United States District Court, W.D. Tennessee, Eastern Division
Oct 18, 2022
1:19-cv-01174-STA-tmp (W.D. Tenn. Oct. 18, 2022)

Opinion

1:19-cv-01174-STA-tmp

10-18-2022

JERRY LAWLER, as father, next friend and Personal Representative/Administrator of the Estate of BRIAN CHRISTOPHER LAWLER, deceased, Plaintiff, v. HARDEMAN COUNTY, TENNESSEE; JOHN DOOLEN; LEONARD BROWN; ELLEN FUTRELL; WILLIAM GONZALEZ; AND JUDY WIGGINS Defendants.

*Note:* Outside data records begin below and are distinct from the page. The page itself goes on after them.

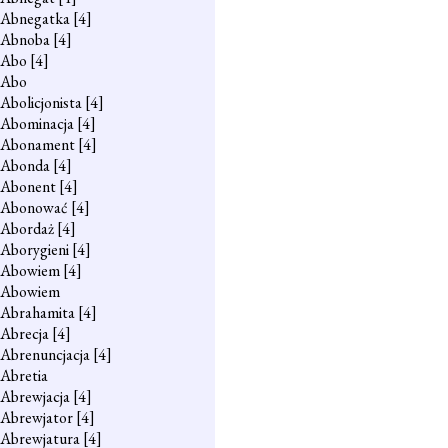
Abnegatka
[4]
Abnoba
[4]
Abo
[4]
Abo
Abolicjonista
[4]
Abominacja
[4]
Abonament
[4]
Abonda
[4]
Abonent
[4]
Abonować
[4]
Abordaż
[4]
Aborygieni
[4]
Abowiem
[4]
Abowiem
Abrahamita
[4]
Abrecja
[4]
Abrenuncjacja
[4]
Abretia
Abrewjacja
[4]
Abrewjator
[4]
Abrewjatura
[4]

ORDER DENYING DEFENDANTS' MOTION TO CERTIFY THE ENTIRETY OF THE COURT'S ORDER DENYING DEFENDANTS' MOTION FOR SUMMARY JUDGMENT FOR INTERLOCUTORY APPEAL

S. THOMAS ANDERSON CHIEF UNITED STATES DISTRICT JUDGE

Before the Court is Defendants' Motion to Certify the Entirety of the Court's Order Denying Defendants' Motion for Summary Judgment for Interlocutory Appeal (ECF No. 118) filed on October 5, 2018. For the following reasons, the Motion is DENIED.

BACKGROUND

On July 7, 2018, a Hardeman County Sheriff's Deputy arrested Brian Christopher Lawler (“Decedent”) for driving under the influence and other related charges. The deputy took Decedent to the Hardeman County Jail (the “Jail”). On July 28, 2018, while incarcerated at the Jail, Decedent committed suicide. Plaintiff alleges Defendants were deliberately indifferent to Decedent's serious medical needs by failing to provide adequate medical/mental health care to Decedent.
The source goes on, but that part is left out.